On Wednesday January 18th, Canada’s largest annual tech gathering will take place in Toronto, the 2017 Cantech Investment Conference, hosted by Cambridge House International. Companies, investors, and assorted other professionals will congregate to listen and learn about Canada’s hottest tech stories as we move into 2017.
One of the busiest individuals at the Conference will be Babak Pedram, President of Virtus Advisory Group, an investor relations firm with particular expertise in the tech sector. Representing some of Canada’s most-dynamic tech companies, he has his finger on the pulse of Canadian technology. Stockhouse recently had the opportunity to talk to one of Canada’s leading IR professionals in the tech space.
Thanks for taking the time to chat with us today Babak. I understand Virtus does investor relations for a number of the companies that are presenting at the Cantech Investment Conference this year. What does that entail?
BP: Thanks for having me. Yes, we do IR for a number of the companies presenting at Cantech. Our basic function is to act as an intermediary between these outstanding organizations and the capital markets. As a public company, managing the capital markets can be a full time job in its own right and when you’re trying to run a successful organization it can become very distracting. Our job is to help manage this process – from growing the company’s investor base to constant communication and support of their shareholders. Basically ensuring clear and open lines of communication between the companies and their investors.

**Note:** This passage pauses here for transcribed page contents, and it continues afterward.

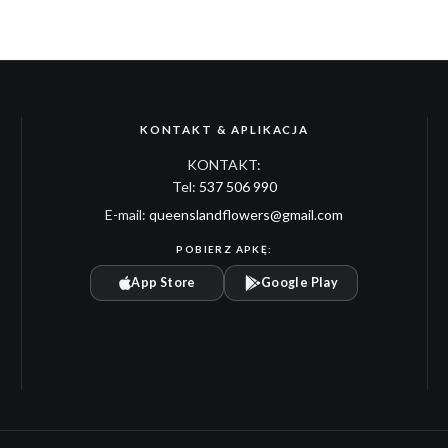
KONTAKT & APLIKACJA
KONTAKT:
Tel:
537 506 990
E-mail:
queenslandflowers@gmail.com
POBIERZ APKĘ:
App Store
Google Play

What advice do you give Technology companies that want to attract new investors? What are some common mistakes that you see some early stage public companies make?

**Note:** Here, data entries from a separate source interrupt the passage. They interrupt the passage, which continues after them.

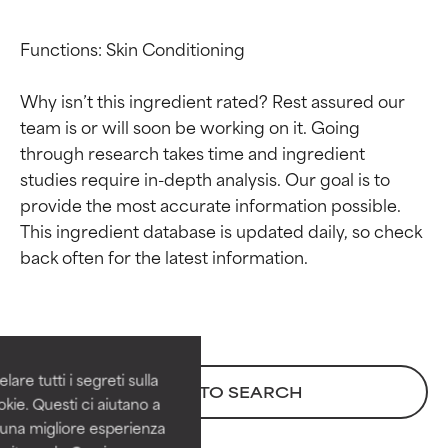
Functions: Skin Conditioning

Why isn’t this ingredient rated? Rest assured our 
team is or will soon be working on it. Going 
through research takes time and ingredient 
studies require in-depth analysis. Our goal is to 
provide the most accurate information possible. 
This ingredient database is updated daily, so check 
Valutazione degli
Valutazione degli
ingredienti
ingredienti
OTTIMO
OTTIMO
Comprovati e sostenuti da studi
Comprovati e sostenuti da studi
are tutti i segreti sulla
BACK TO SEARCH
indipendenti. Ingrediente attivo
indipendenti. Ingrediente attivo
kie. Questi ci aiutano a
eccezionale per la maggior
eccezionale per la maggior
i una migliore esperienza
parte dei tipi di pelle o dei
parte dei tipi di pelle o dei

BP: Attracting investors for early stage tech companies can be challenging, but it is certainly doable. I always look at it as a three stage process: getting investors in the room, getting them to stay, and getting them to write a cheque. We find investors want to see three things: a clear and concise business plan, a growth strategy and credibility.
On the first point, a sound business strategy and plan is fundamental. Investors want to see that you have fully thought through all aspects of the business. This includes how you plan to grow the business from such an early stage: revenue growth, customer acquisition, scalability etc. It’s one thing to have an idea, its another to have a thorough and thought-out business plan. But this will only get you a meeting.
To have a shot at someone writing a cheque, you need to build some credibility and be able to show that you not only have a great business plan, but more importantly you have been successful at executing on it. Something tangible you can point to and say “Hey, this is what we’ve done so far, this is how our strategy has changed, and this is what we’ve learnt and here is a couple of quarters of performance to show that we’re on the right track.”. That last point is critical as well: when talking to investors, it’s ok to admit the mistakes and lessons you’ve learned so far. It builds some character and credibility with investors. Nobody thinks that you’re not going to make any mistakes along the way, and by sharing your experiences so far you somewhat de-risk the company.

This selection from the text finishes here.